DIANE P. WOOD, Circuit Judge.

Not every genuine difficulty on the job amounts to impermissible discrimination in violation of federal statutes. Instead, distinctions like the difference between an “adverse employment action” and lesser problems, or between an employee’s actual performance and the employer’s percep *895 tion of that performance, abound. When Daryl Johnson sued his current employer, Meridian Automotive Systems, Inc., as well as its predecessor Cambridge Industries, Inc., alleging violations of Title VII of the Civil Rights Act of 1964, 42 U.S.C. §§ 2000e et seq., the district court was required as a matter of law to observe these subtle distinctions when it ruled on Meridian’s motion for summary judgment. The district court was also entitled to rely on the materials each party cited as a basis for its decision. We conclude that the court correctly determined that Johnson did not produce enough evidence to warrant a trial, although some of our reasons for reaching this decision are different from the district court’s. We therefore affirm the judgment of the district court.

I

Since 1996, Johnson, an African-American male, has worked as a production associate building fiberglass automotive replacement parts for Cambridge Industries, now owned by Meridian. Johnson has been an outstanding employee with an excellent history of performance evaluations and a company-wide reputation for high quality work. This generally favorable assessment of Johnson is tarnished only by a single write-up, which was mistakenly given to Johnson on two separate occasions. The write-up documents various employment-related problems on Johnson’s part over an eight-month period.

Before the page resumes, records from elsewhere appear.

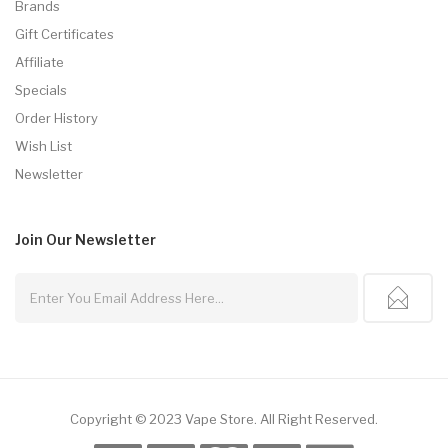
Brands
Gift Certificates
Affiliate
Specials
Order History
Wish List
Newsletter
Join Our
Newsletter
Copyright © 2023
Vape Store
.
All Right Reserved.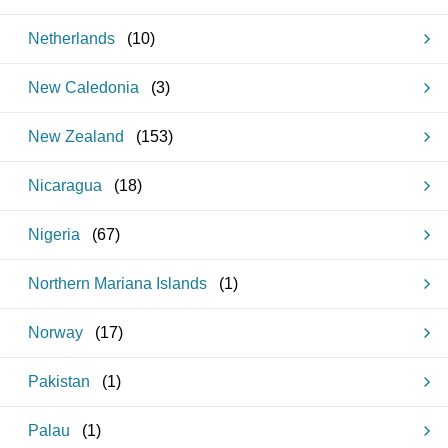
Netherlands
(
10
)
New Caledonia
(
3
)
New Zealand
(
153
)
Nicaragua
(
18
)
Nigeria
(
67
)
Northern Mariana Islands
(
1
)
Norway
(
17
)
Pakistan
(
1
)
Palau
(
1
)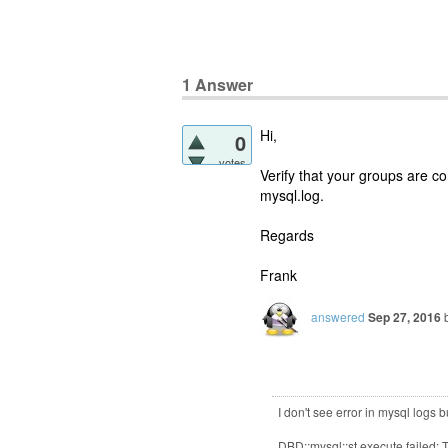
1
Answer
Hi,
0
votes
Verify that your groups are c
mysql.log.
Regards
Frank
answered
Sep 27, 2016
I don't see error in mysql logs
DBD::mysql::st execute failed:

When Cambridge advertised an opening for two team leaders in May 1999, Johnson and white co-worker Josh Goad applied for and were elected to these positions by their colleagues. That positive event was clouded, however, by two separate racist remarks made by co-workers Ross Spring-man and Brian Durham that came to Johnson’s attention more or less contemporaneously. Specifically, when Springman was asked why he was not going to run for the team leader position, he proclaimed that there was no need to compete for that job since it was a foregone conclusion who would receive the position. Pressed by a co-worker to explain his comment, Spring-man apparently said, “Eenie, meenie, mi-nie, moe; pick a nigger by his toe,”' in reference to the fact that Johnson was a candidate for the position. (In any event, Goad reported that he overheard Spring-man’s comment to this effect.) In an unrelated incident, Durham told co-worker Travis Irvine that he did not know why Irvine would “want that one-eyed nigger over here.” The comment could only have referred to Johnson, who lost the sight in one of his eyes as a child. Neither Spring-man nor Durham was a supervisor of Johnson, and both received some form of management censure. Springman was suspended for three days (and served at least one day of his suspension), and Durham’s employment was terminated, although the record does not establish whether or not he left Cambridge voluntarily, and whether his departure was in response to his racist remark.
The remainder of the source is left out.